Job, capitolo 17
- Il mio soffio vitale si spenge, i miei giorni si estinguono, il sepolcro m’aspetta!
- Sono attorniato di schernitori e non posso chiuder occhio per via delle lor parole amare.
- O Dio, da’ un pegno, sii tu il mio mallevadore presso di te; se no, chi metterà la sua nella mia mano?
- Poiché tu hai chiuso il cuor di costoro alla ragione, e però non li farai trionfare.
- Chi denunzia un amico sì che diventi preda altrui, vedrà venir meno gli occhi de’ suoi figli.
- Egli m’ha reso la favola dei popoli, e son divenuto un essere a cui si sputa in faccia.
- L’occhio mio si oscura pel dolore, tutte le mie membra non son più che un’ombra.

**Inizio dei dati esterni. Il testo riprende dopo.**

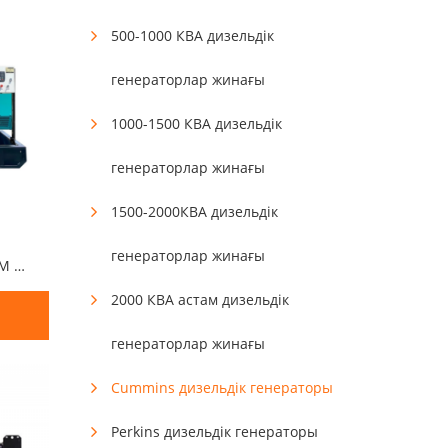
500-1000 КВА дизельдік
генераторлар жинағы
1000-1500 КВА дизельдік
генераторлар жинағы
1500-2000КВА дизельдік
генераторлар жинағы
Үнсіз қалқасы бар 100КВА OEM Cummins дизельдік генераторы
2000 КВА астам дизельдік
генераторлар жинағы
Cummins дизельдік генераторы
Perkins дизельдік генераторы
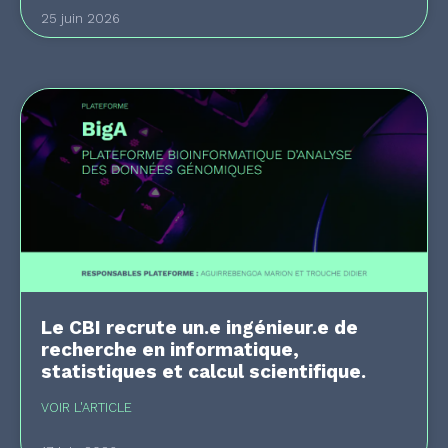
25 juin 2026
Le CBI recrute un.e ingénieur.e de
recherche en informatique,
statistiques et calcul scientifique.
VOIR L'ARTICLE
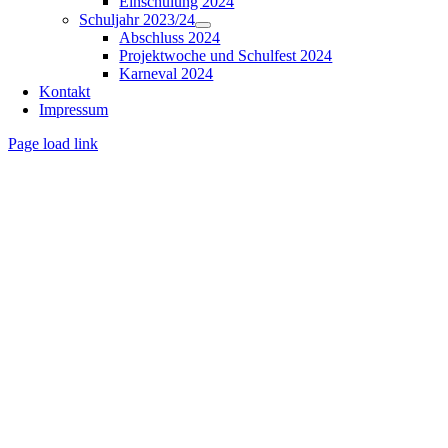
Einschulung 2024
Schuljahr 2023/24
Abschluss 2024
Projektwoche und Schulfest 2024
Karneval 2024
Kontakt
Impressum
Page load link
Nach
oben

- Gli uomini retti ne son colpiti di stupore, e l’innocente insorge contro l’empio;
- ma il giusto si attiene saldo alla sua via, e chi ha le mani pure viepiù si fortifica.
- Quanto a voi tutti, tornate pure, fatevi avanti, ma fra voi non troverò alcun savio.
- I miei giorni passano, i miei disegni, i disegni cari al mio cuore, sono distrutti,
- e costoro pretendon che la notte sia giorno, che la luce sia vicina, quando tutto è buio!
- Se aspetto come casa mia il soggiorno de’ morti, se già mi son fatto il letto nelle tenebre,
- se ormai dico al sepolcro «tu sei mio padre» e ai vermi: «siete mia madre e mia sorella»,
- dov’è dunque la mia speranza? questa speranza mia chi la può scorgere?
- Essa scenderà alle porte del soggiorno de’ morti, quando nella polvere troverem riposo assieme".